LinuxLists.cc - [PATCH v2 1/2] sched/rt: Check to push task away when its affinity is changed

2015-05-05 11:57:55

Subject: [PATCH v2 1/2] sched/rt: Check to push task away when its affinity is changed

From: Xunlei Pang <[email protected]>

We may suffer from extra rt overload rq due to the affinity,
so when the affinity of any runnable rt task is changed, we
should check to trigger balancing, otherwise it will cause
some unnecessary delayed real-time response.
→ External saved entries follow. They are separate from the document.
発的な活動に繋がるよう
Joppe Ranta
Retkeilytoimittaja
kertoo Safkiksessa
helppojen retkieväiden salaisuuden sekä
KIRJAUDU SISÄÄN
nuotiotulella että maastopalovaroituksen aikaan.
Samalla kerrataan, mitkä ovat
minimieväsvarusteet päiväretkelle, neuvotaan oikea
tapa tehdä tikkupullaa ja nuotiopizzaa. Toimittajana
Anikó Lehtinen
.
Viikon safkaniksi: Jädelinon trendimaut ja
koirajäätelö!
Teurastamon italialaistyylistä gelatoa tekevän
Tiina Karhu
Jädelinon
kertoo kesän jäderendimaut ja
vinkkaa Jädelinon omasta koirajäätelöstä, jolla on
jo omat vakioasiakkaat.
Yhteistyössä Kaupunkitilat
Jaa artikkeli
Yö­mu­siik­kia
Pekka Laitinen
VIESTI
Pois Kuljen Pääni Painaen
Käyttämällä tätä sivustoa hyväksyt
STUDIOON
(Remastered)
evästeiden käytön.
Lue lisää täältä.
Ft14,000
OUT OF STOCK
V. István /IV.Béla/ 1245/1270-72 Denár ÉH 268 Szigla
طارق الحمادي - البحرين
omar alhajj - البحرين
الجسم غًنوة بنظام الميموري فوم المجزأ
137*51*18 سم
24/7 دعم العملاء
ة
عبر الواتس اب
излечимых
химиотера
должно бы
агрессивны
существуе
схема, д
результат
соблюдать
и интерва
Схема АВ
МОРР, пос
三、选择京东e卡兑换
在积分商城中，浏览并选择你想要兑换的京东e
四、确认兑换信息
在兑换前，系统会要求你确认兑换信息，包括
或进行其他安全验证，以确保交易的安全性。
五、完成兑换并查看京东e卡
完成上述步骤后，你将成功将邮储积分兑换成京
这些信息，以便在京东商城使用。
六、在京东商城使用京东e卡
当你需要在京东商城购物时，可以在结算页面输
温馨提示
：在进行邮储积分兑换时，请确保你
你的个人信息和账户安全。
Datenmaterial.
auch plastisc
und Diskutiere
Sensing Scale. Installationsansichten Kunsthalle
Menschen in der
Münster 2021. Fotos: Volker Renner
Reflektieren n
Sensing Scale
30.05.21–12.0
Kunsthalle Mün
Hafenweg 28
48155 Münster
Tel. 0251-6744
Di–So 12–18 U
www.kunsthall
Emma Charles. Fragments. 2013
Unfortunately,
current RT global scheduler does nothing about this.

For example: a 2-cpu system with two runnable FIFO tasks(same
rt_priority) bound on CPU0, let's name them rt1(running) and
rt2(runnable) respectively; CPU1 has no RTs. Then, someone sets
the affinity of rt2 to 0x3(i.e. CPU0 and CPU1), but after this,
rt2 still can't be scheduled enters schedule(), this
definitely causes some/big response latency for rt2.
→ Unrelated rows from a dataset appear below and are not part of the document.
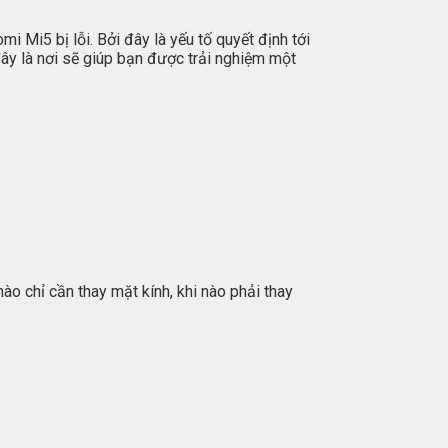
 Mi5 bị lỗi. Bởi đây là yếu tố quyết định tới
đây là nơi sẽ giúp bạn được trải nghiệm một
ào chỉ cần thay mặt kính, khi nào phải thay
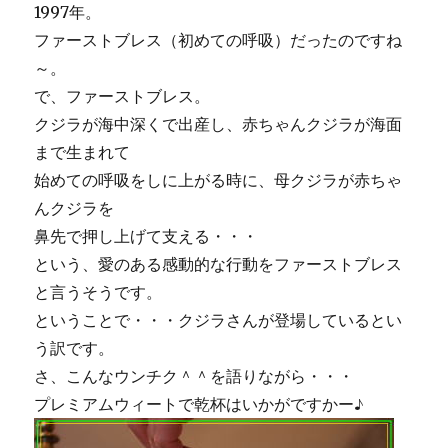
1997年。
ファーストブレス（初めての呼吸）だったのですね
～。
で、ファーストブレス。
クジラが海中深くで出産し、赤ちゃんクジラが海面
まで生まれて
始めての呼吸をしに上がる時に、母クジラが赤ちゃ
んクジラを
鼻先で押し上げて支える・・・
という、愛のある感動的な行動をファーストブレス
と言うそうです。
ということで・・・クジラさんが登場しているとい
う訳です。
さ、こんなウンチク＾＾を語りながら・・・
プレミアムウィートで乾杯はいかがですかー♪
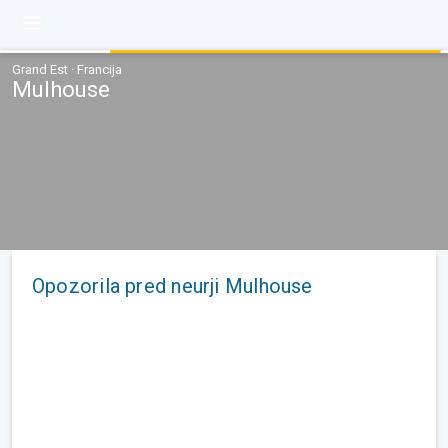
Grand Est · Francija
Mulhouse
Opozorila pred neurji Mulhouse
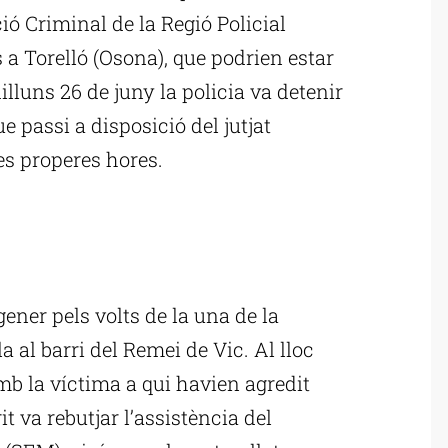
ió Criminal de la Regió Policial
 a Torelló (Osona), que podrien estar
lluns 26 de juny la policia va detenir
ue passi a disposició del jutjat
es properes hores.
ublicitat
ener pels volts de la una de la
 al barri del Remei de Vic. Al lloc
amb la víctima a qui havien agredit
t va rebutjar l’assistència del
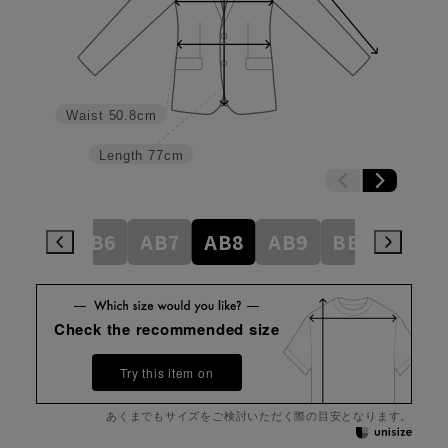
Waist
50.8cm
Length
77cm
AB5
AB6
AB7
AB8
AB9
BE3
BE4
Check the recommended size
Try this item on
あくまでもサイズをご検討いただく際の目安となります。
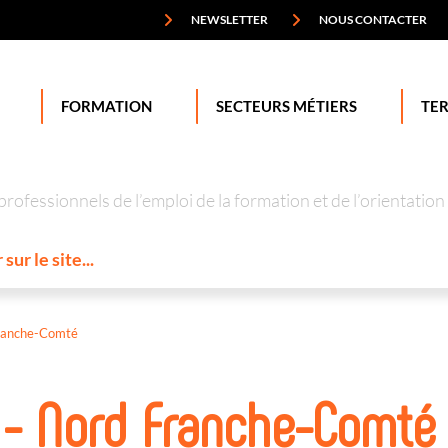
NEWSLETTER
NOUS CONTACTER
FORMATION
SECTEURS MÉTIERS
TER
professionnels de l’emploi de la formation et de l’orienta
ranche-Comté
 - Nord Franche-Comté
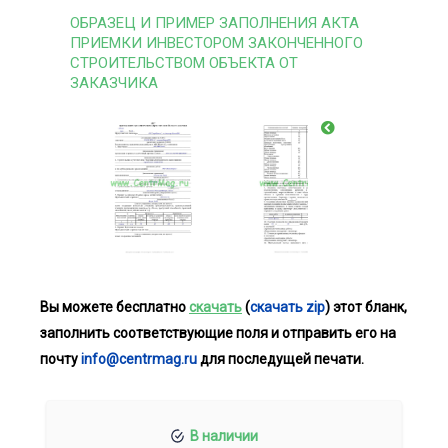
ОБРАЗЕЦ И ПРИМЕР ЗАПОЛНЕНИЯ АКТА
ПРИЕМКИ ИНВЕСТОРОМ ЗАКОНЧЕННОГО
СТРОИТЕЛЬСТВОМ ОБЪЕКТА ОТ
ЗАКАЗЧИКА
Вы можете бесплатно
скачать
(
скачать zip
) этот бланк,
заполнить соответствующие поля и отправить его на
почту
info@centrmag.ru
для последущей печати.
В наличии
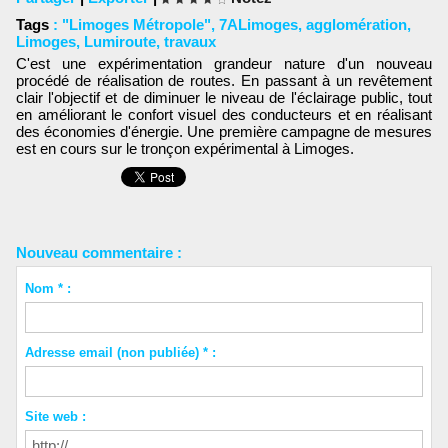
Tags
:
"Limoges Métropole"
,
7ALimoges
,
agglomération
,
Limoges
,
Lumiroute
,
travaux
C'est une expérimentation grandeur nature d'un nouveau
procédé de réalisation de routes. En passant à un revêtement
clair l'objectif et de diminuer le niveau de l'éclairage public, tout
en améliorant le confort visuel des conducteurs et en réalisant
des économies d'énergie. Une première campagne de mesures
est en cours sur le tronçon expérimental à Limoges.
Nouveau commentaire :
Nom * :
Adresse email (non publiée) * :
Site web :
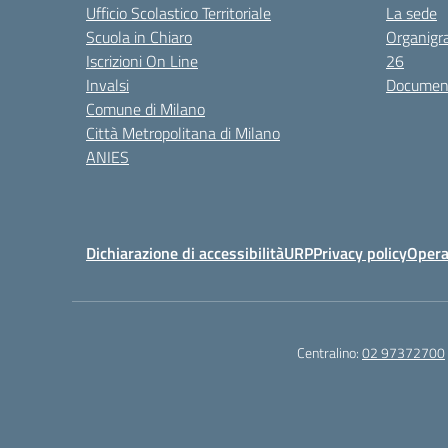
Ufficio Scolastico Territoriale
La sede
Scuola in Chiaro
Organigr
Iscrizioni On Line
26
Invalsi
Documenti
Comune di Milano
Città Metropolitana di Milano
ANIES
Dichiarazione di accessibilità
URP
Privacy policy
Opera
Centralino:
02 97372700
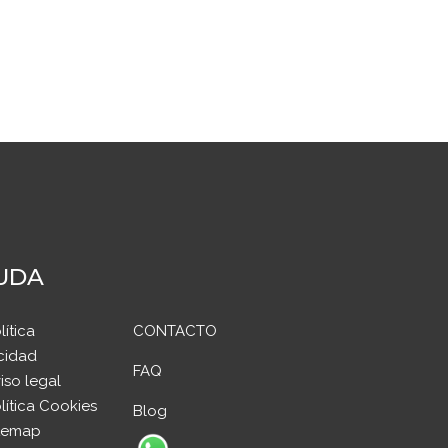
UDA
lítica
CONTACTO
cidad
FAQ
iso legal
lítica Cookies
Blog
temap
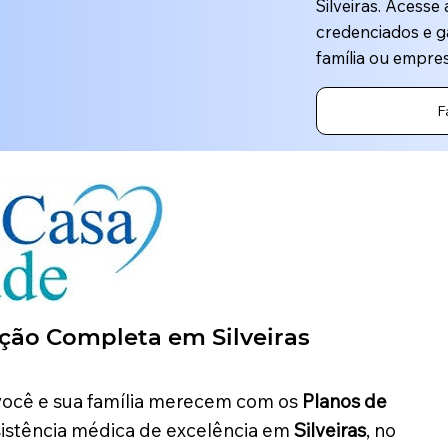
Silveiras. Acesse
credenciados e g
família ou empres
F
teção Completa em
Silveiras
 você e sua família merecem com os
Planos de
istência médica de excelência em
Silveiras
, no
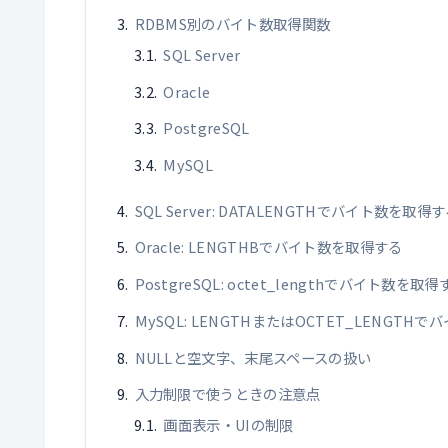
RDBMS別のバイト数取得関数
SQL Server
Oracle
PostgreSQL
MySQL
SQL Server: DATALENGTHでバイト数を取得
Oracle: LENGTHBでバイト数を取得する
PostgreSQL: octet_lengthでバイト数を取得
MySQL: LENGTHまたはOCTET_LENGTH
NULLと空文字、末尾スペースの扱い
入力制限で使うときの注意点
画面表示・UIの制限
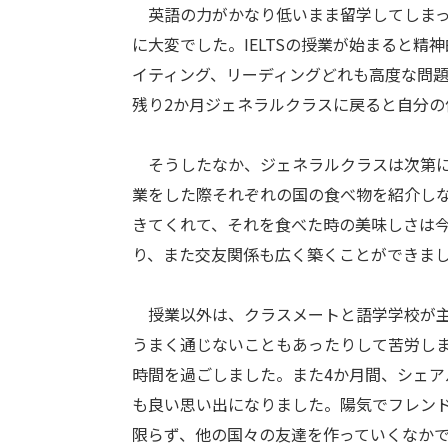
英語の力がかなり低いまま留学してしまった
に大変でした。IELTSの授業が始まると
イティング、リーディングどれも高度な問
残り2か月ジェネラルクラスに戻ると自分の
そうしたなか、ジェネラルクラスは次第に
業をした際それぞれの国の食べ物を紹介し
きてくれて、それを食べた時の美味しさは
り、また交友関係も広く築くことができま
授業以外は、クラスメートと語学学校が主
うまく通じないこともあったりして苦労し
時間を過ごしました。また4か月間、シェ
も良い思い出になりました。陽気でフレン
限らず、他の国々の友達を作っていくなか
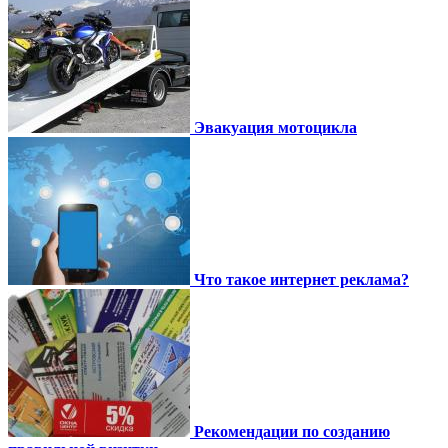
Эвакуация мотоцикла
Что такое интернет реклама?
Рекомендации по созданию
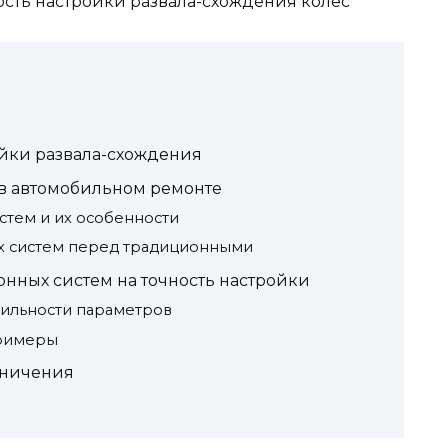
ость настройки развала-схождения колес
йки развала-схождения
 в автомобильном ремонте
тем и их особенности
х систем перед традиционными
нных систем на точность настройки
бильности параметров
примеры
аничения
This patch introduces a new sched_class::post_set_cpus_allowed()
for RT called after set_cpus_allowed_rt(). In this new function,
if the task is runnable but not running, it tries to push it away
once it got migratable.

The patch also solves a problem about move_queued_task() called
in set_cpus_allowed_ptr():
When a lower priorioty rt task got migrated due to its curr cpu
isn't in the new affinity mask, after move_queued_task() it will
miss the chance of pushing away, because check_preempt_curr()
called by move_queued_task() doens't set the "need resched flag"
for lower priority tasks.

Parts-suggested-by: Steven Rostedt <[email protected]>
Signed-off-by: Xunlei Pang <[email protected]>
---
v1->v2:
Removed cpupri_find(), as it will probably be executed in push_rt_tasks().
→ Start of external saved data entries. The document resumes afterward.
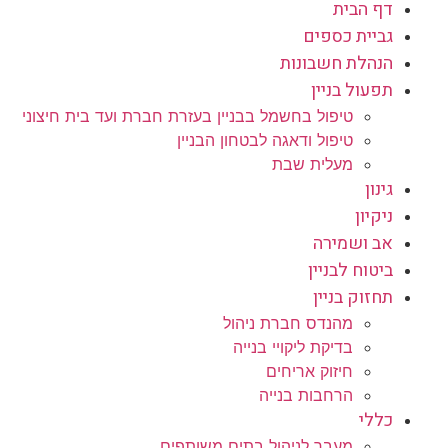
דף הבית
גביית כספים
הנהלת חשבונות
תפעול בניין
טיפול בחשמל בבניין בעזרת חברת ועד בית חיצוני
טיפול ודאגה לבטחון הבניין
מעלית שבת
גינון
ניקיון
אב ושמירה
ביטוח לבניין
תחזוק בניין
מהנדס חברת ניהול
בדיקת ליקויי בנייה
חיזוק אריחים
הרחבות בנייה
כללי
מעבר לניהול בתים משותפים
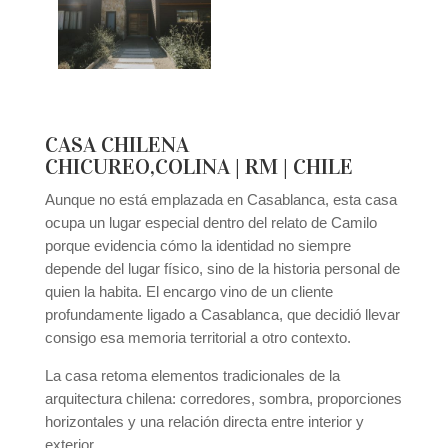
CASA CHILENA
CHICUREO,COLINA | RM | CHILE
Aunque no está emplazada en Casablanca, esta casa
ocupa un lugar especial dentro del relato de Camilo
porque evidencia cómo la identidad no siempre
depende del lugar físico, sino de la historia personal de
quien la habita. El encargo vino de un cliente
profundamente ligado a Casablanca, que decidió llevar
consigo esa memoria territorial a otro contexto.
La casa retoma elementos tradicionales de la
arquitectura chilena: corredores, sombra, proporciones
horizontales y una relación directa entre interior y
exterior.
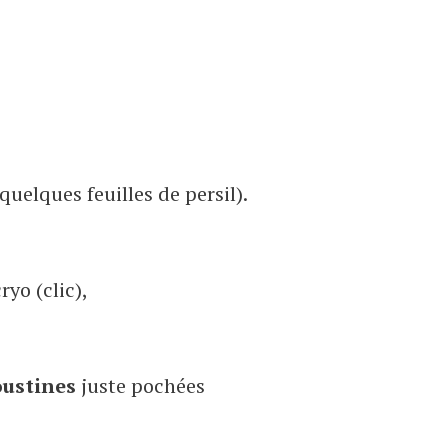
 quelques feuilles de persil).
yo (clic),
ustines
juste pochées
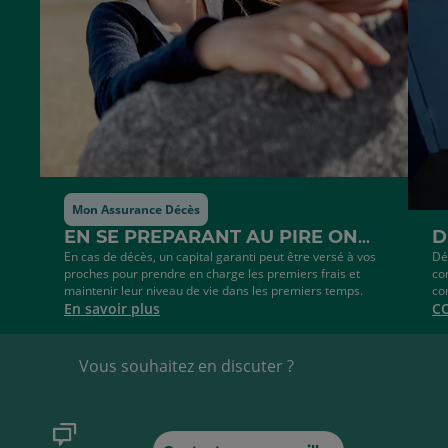
la
de
liste
la
liste
Mon Assurance Décès
EN SE PREPARANT AU PIRE ON
D
LES ACCOMPAGNE AU MIEUX
En cas de décès, un capital garanti peut être versé à vos
S
Dé
proches pour prendre en charge les premiers frais et
co
C
maintenir leur niveau de vie dans les premiers temps.
co
En savoir plus
C
Vous souhaitez en discuter ?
kernel/sched/core.c | 3 +++
kernel/sched/rt.c | 15 +++++++++++++++
kernel/sched/sched.h | 1 +
3 files changed, 19 insertions(+)

diff --git a/kernel/sched/core.c b/kernel/sched/core.c
index d13fc13..64a1603 100644
--- a/kernel/sched/core.c
+++ b/kernel/sched/core.c
@@ -4773,6 +4773,9 @@ void do_set_cpus_allowed(struct task_struct *p, const struct cpumask *new_mask)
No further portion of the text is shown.